PainSci » bibliography » Hanchard et al 2011

One article on PainSci cites Hanchard 2011: Complete Guide to Frozen Shoulder

original abstract Abstracts here may not perfectly match originals, for a variety of technical and practical reasons. Some abstacts are truncated for my purposes here, if they are particularly long-winded and unhelpful. I occasionally add clarifying notes. And I make some minor corrections.

OBJECTIVE: To gain insights into the diagnosis and management of contracted (frozen) shoulder (CFS) in a sample of UK physiotherapists, underpinning the development of evidence-based clinical guidelines.

METHODS: An anonymous online questionnaire was developed and distributed via iCSP, targeting physiotherapists who treat CFS. For treatments, respondents were invited to consider 'pain-predominant' and 'stiffness-predominant' scenarios, choose from listed treatment options, and specify any unlisted conservative options they might consider. Frequency analysis was used for closed-ended questions, and content analysis was used for open-ended questions.
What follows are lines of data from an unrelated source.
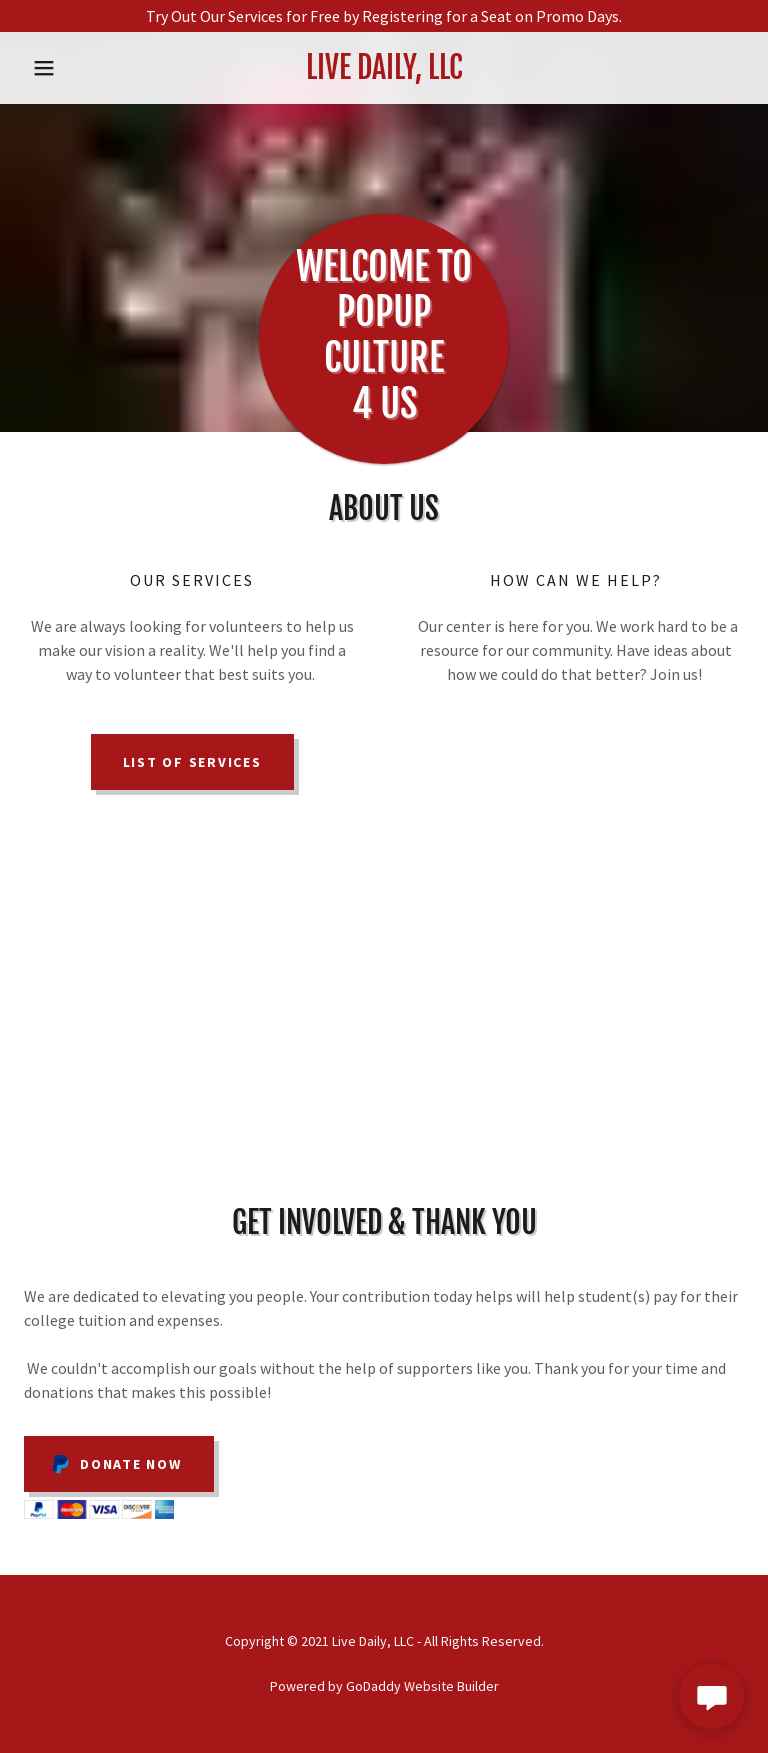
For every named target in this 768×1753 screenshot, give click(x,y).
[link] (384, 73)
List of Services (192, 762)
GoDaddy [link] (373, 1686)
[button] (78, 68)
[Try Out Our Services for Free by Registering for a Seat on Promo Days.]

RESULTS: In total, 289 valid responses were received. All respondents thought that movement restriction informed diagnosis. Of those specifying the manner of testing movements, 98% (121/123) included passive testing. Of those describing specific patterns of restriction, 71% (93/131) emphasised external rotation. Fifty-four percent (152/282) of valid respondents would consider suggesting/requesting imaging investigations, usually to exclude bony abnormalities. For treatment, only 46 respondents reported considering any unlisted conservative options, usually liaison regarding medication. For pain-predominant CFS, the preferred physiotherapeutic options were advice/education (96%; 277/288), injection (80%; 230/288), gentle exercise (79%; 228/288), superficial heat/cold (69%; 199/288) and acupuncture (68%; 196/288). For stiffness-predominant CFS, the preferred options were stretching (93%; 268/288), advice/education (88%; 252/288), joint mobilisations (87%; 250/288), function-based exercises (75%; 216/288) and hands-on soft-tissue techniques (59%; 170/288). Some dissociation was noted between clinical practice and research evidence. Eighty-five percent (253/284) of respondents would consider referring for an orthopaedic opinion.
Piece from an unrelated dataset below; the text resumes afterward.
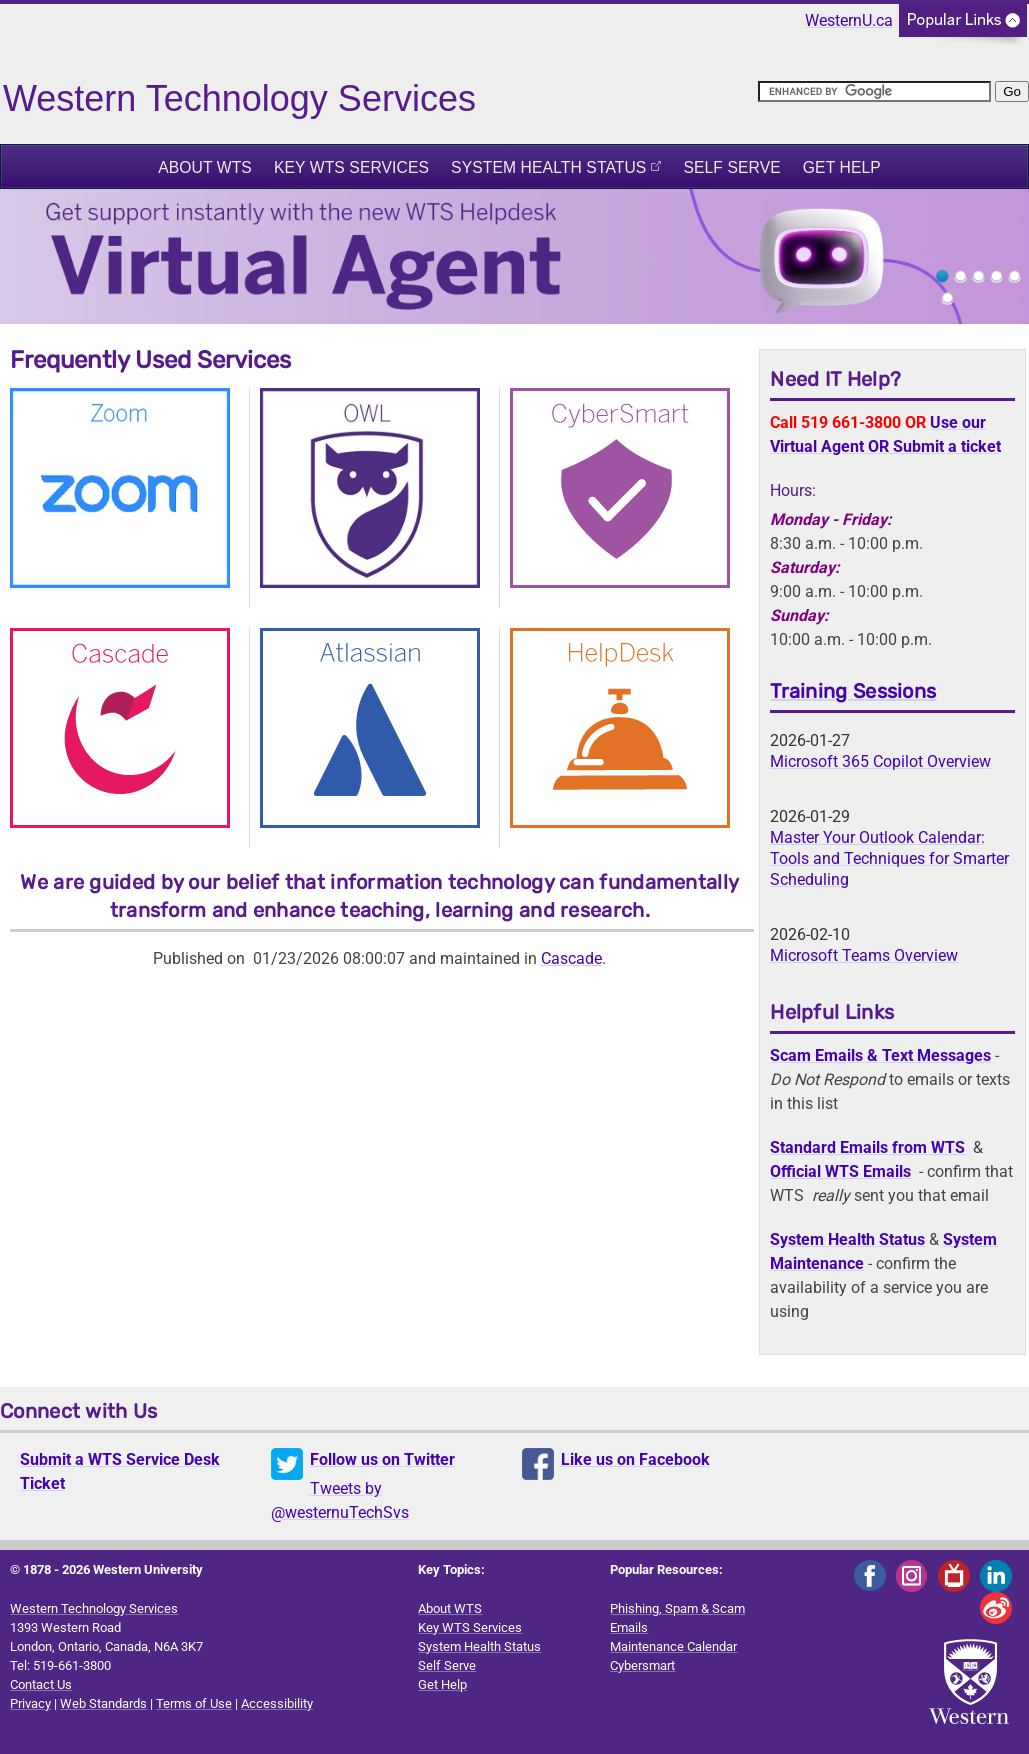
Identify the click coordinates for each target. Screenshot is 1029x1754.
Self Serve (731, 167)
CONCLUSIONS: Acknowledging restricted passive external rotation (vs the capsular pattern) as diagnostic of CFS would standardise and might improve the clinical aspect of diagnosis. The value of X-rays in differential diagnosis was under-recognised. Modalities used to treat CFS were dichotomised by pain-predominant and stiffness-predominant classifications, which may be more useful than existing classifications.